L'uomo sembrò quasi non ascoltare la mia voce e si buttò. Corsi veloce, più veloce di quanto potevo verso il precipizio, e lì sull'orlo del cornicione lo vidi in strada inerme sull'asfalto. Seguirono grida e lamenti di una folla che gradatamente e con una velocità impressionante si ammassava intorno all'uomo.
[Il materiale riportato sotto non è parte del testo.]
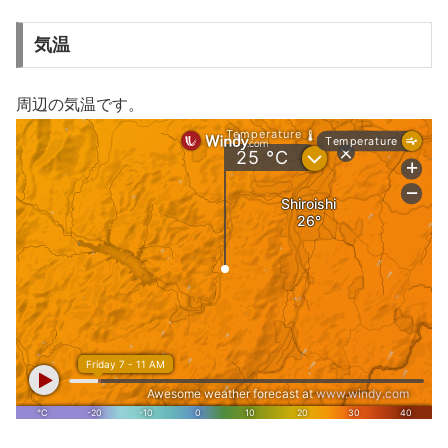
気温
周辺の気温です。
Poi lo sguardo di molti mi raggiunse, mi ritirai indietro, non volevo essere visto.
Il tempo di voltarmi che l'uomo con folta barba e occhi sgranati era alle mie spalle. Tenni a lungo il suo sguardo, uno sguardo di terrore, paura e tenebre, misto a malinconia, disperazione e smarrimento. Una sola sua spinta mi avrebbe condotto a miglior vita. L'abisso alle mie spalle non avrebbe dato scampo… Ma come poteva essermi di fronte se qualche istante prima era sull'asfalto?
Lo sguardo dell'uomo si rasserenò.
"Sono pronto":
"Cosa…" balbettai.
"Adesso sono pronto per il lungo viaggio".
"Pronto? Viaggio?".
Non riuscivo a capire il senso di quelle mezze parole. Il caldo si faceva sempre più insopportabile, il sole coceva attirato dal nero della mia… Tunica.
Mi toccai il capo e mi accorsi che in testa avevo un cappuccio. Mi guardai le mani che erano sempre cosparse di ruggine. Non si trattava di un elemento estraneo, di sporco, era il colore delle mie mani! Ancora l'insopportabile puzza di morte sui vestiti, ma non si trattava di puzza… era il mio odore, un odore acre, l'odore dei morti… quello della morte.